Records for this task:
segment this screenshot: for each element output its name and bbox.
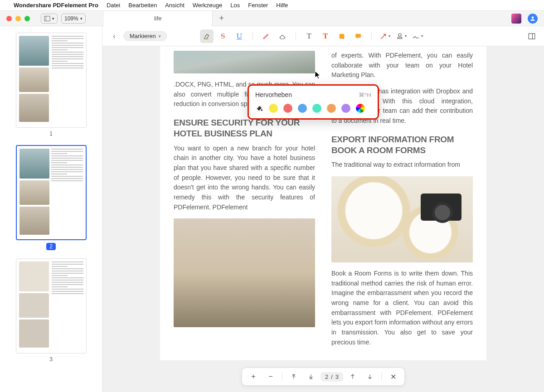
text-button[interactable]: T	[302, 29, 316, 43]
prev-page-button[interactable]	[345, 369, 360, 384]
window-titlebar: ▾ 109% ▾ life +	[0, 11, 544, 26]
popup-title: Hervorheben	[255, 91, 292, 98]
menu-los[interactable]: Los	[230, 2, 240, 9]
minimize-window-icon[interactable]	[15, 16, 21, 21]
color-swatch-purple[interactable]	[341, 104, 350, 113]
last-page-button[interactable]	[303, 369, 319, 384]
svg-rect-0	[44, 16, 50, 21]
menu-ansicht[interactable]: Ansicht	[165, 2, 185, 9]
highlight-button[interactable]	[200, 29, 214, 43]
color-swatch-red[interactable]	[283, 104, 292, 113]
article-image	[331, 176, 473, 262]
sticky-note-button[interactable]	[335, 29, 349, 43]
stamp-button[interactable]: ▾	[394, 29, 408, 43]
traffic-lights	[0, 16, 30, 21]
body-text: The traditional way to extract informati…	[331, 160, 473, 170]
text-callout-button[interactable]: T	[319, 29, 332, 43]
user-avatar-icon[interactable]	[528, 14, 538, 24]
color-swatch-teal[interactable]	[312, 104, 321, 113]
section-heading: ENSURE SECURITY FOR YOUR HOTEL BUSINESS …	[174, 117, 315, 139]
document-tab[interactable]: life	[104, 11, 213, 26]
color-swatch-yellow[interactable]	[269, 104, 278, 113]
arrow-button[interactable]: ▾	[378, 29, 392, 43]
draw-button[interactable]	[259, 29, 273, 43]
add-tab-button[interactable]: +	[213, 14, 231, 23]
svg-point-2	[532, 16, 534, 19]
page-sep: /	[331, 373, 333, 380]
mark-mode-dropdown[interactable]: Markieren ▾	[123, 31, 167, 41]
close-nav-button[interactable]: ✕	[385, 369, 401, 384]
menu-hilfe[interactable]: Hilfe	[276, 2, 288, 9]
comment-button[interactable]	[351, 29, 365, 43]
zoom-level-select[interactable]: 109% ▾	[61, 14, 86, 24]
mark-mode-label: Markieren	[130, 33, 156, 39]
color-swatch-blue[interactable]	[298, 104, 307, 113]
menubar-app[interactable]: Wondershare PDFelement Pro	[14, 2, 98, 9]
page-current: 2	[325, 373, 328, 380]
underline-button[interactable]: U	[233, 29, 246, 43]
zoom-out-button[interactable]: −	[263, 369, 278, 384]
next-page-button[interactable]	[362, 369, 378, 384]
zoom-in-button[interactable]: +	[246, 369, 261, 384]
page-thumbnail[interactable]: 2	[16, 145, 87, 250]
section-heading: EXPORT INFORMATION FROM BOOK A ROOM FORM…	[331, 134, 473, 156]
back-button[interactable]: ‹	[108, 32, 121, 40]
body-text: of experts. With PDFelement, you can eas…	[331, 51, 473, 80]
svg-rect-4	[355, 34, 361, 37]
macos-menubar: Wondershare PDFelement Pro Datei Bearbei…	[0, 0, 544, 11]
body-text: Book a Room Forms is to write them down.…	[331, 269, 473, 348]
popup-shortcut: ⌘^H	[359, 92, 372, 98]
first-page-button[interactable]	[286, 369, 301, 384]
page-thumbnail[interactable]: 3	[16, 258, 87, 363]
svg-rect-7	[529, 34, 535, 39]
sidebar-layout-button[interactable]: ▾	[41, 14, 58, 24]
strikethrough-button[interactable]: S	[216, 29, 230, 43]
color-swatch-orange[interactable]	[327, 104, 336, 113]
tab-label: life	[154, 15, 162, 22]
highlight-options-popup: Hervorheben ⌘^H	[248, 84, 379, 120]
annotate-toolbar: ‹ Markieren ▾ S U T T	[102, 26, 544, 46]
maximize-window-icon[interactable]	[24, 16, 30, 21]
menu-bearbeiten[interactable]: Bearbeiten	[128, 2, 157, 9]
paint-bucket-icon[interactable]	[255, 104, 263, 112]
side-panel-button[interactable]	[525, 29, 539, 43]
sign-button[interactable]: ▾	[411, 29, 424, 43]
page-thumbnail[interactable]: 1	[16, 33, 87, 137]
zoom-value: 109%	[64, 15, 78, 22]
page-indicator[interactable]: 2 / 3	[321, 372, 343, 382]
page-total: 3	[335, 373, 339, 380]
svg-point-9	[261, 109, 262, 111]
page-nav-toolbar: + − 2 / 3 ✕	[242, 368, 405, 386]
menu-fenster[interactable]: Fenster	[248, 2, 268, 9]
svg-rect-6	[398, 37, 402, 39]
thumb-number: 3	[49, 356, 53, 363]
thumb-number: 2	[46, 243, 56, 250]
color-picker-icon[interactable]	[356, 104, 365, 113]
article-image	[174, 218, 315, 327]
svg-point-5	[398, 34, 401, 36]
body-text: You want to open a new branch for your h…	[174, 144, 315, 213]
eraser-button[interactable]	[276, 29, 289, 43]
thumbnails-panel: 1 2 3	[0, 26, 102, 392]
app-brand-icon[interactable]	[511, 14, 521, 24]
menu-werkzeuge[interactable]: Werkzeuge	[193, 2, 223, 9]
menu-datei[interactable]: Datei	[107, 2, 120, 9]
close-window-icon[interactable]	[6, 16, 12, 21]
thumb-number: 1	[49, 131, 53, 137]
article-image	[174, 51, 315, 73]
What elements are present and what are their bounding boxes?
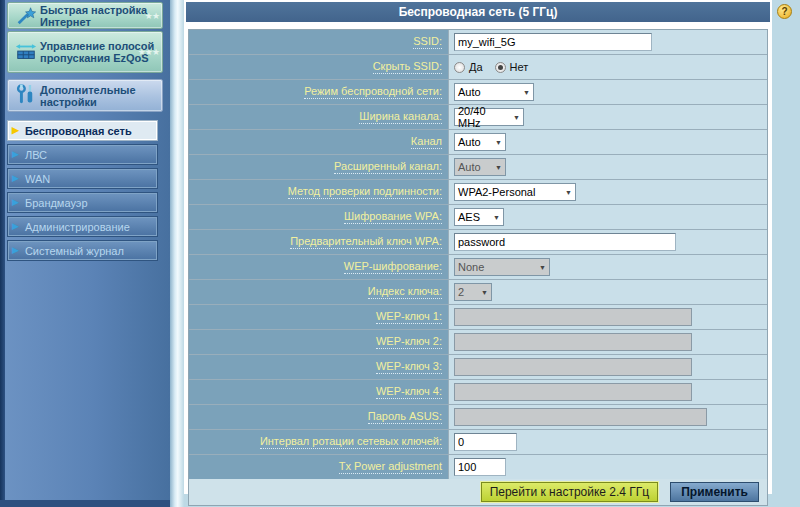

The task: Reproduce every line of the listing above in which the string "zoom" appears.

Result below:
zoom-level-select[interactable]: 109% ▾	[61, 14, 86, 24]
zoom-out-button[interactable]: −	[263, 369, 278, 384]
zoom-in-button[interactable]: +	[246, 369, 261, 384]
zoom-value: 109%	[64, 15, 78, 22]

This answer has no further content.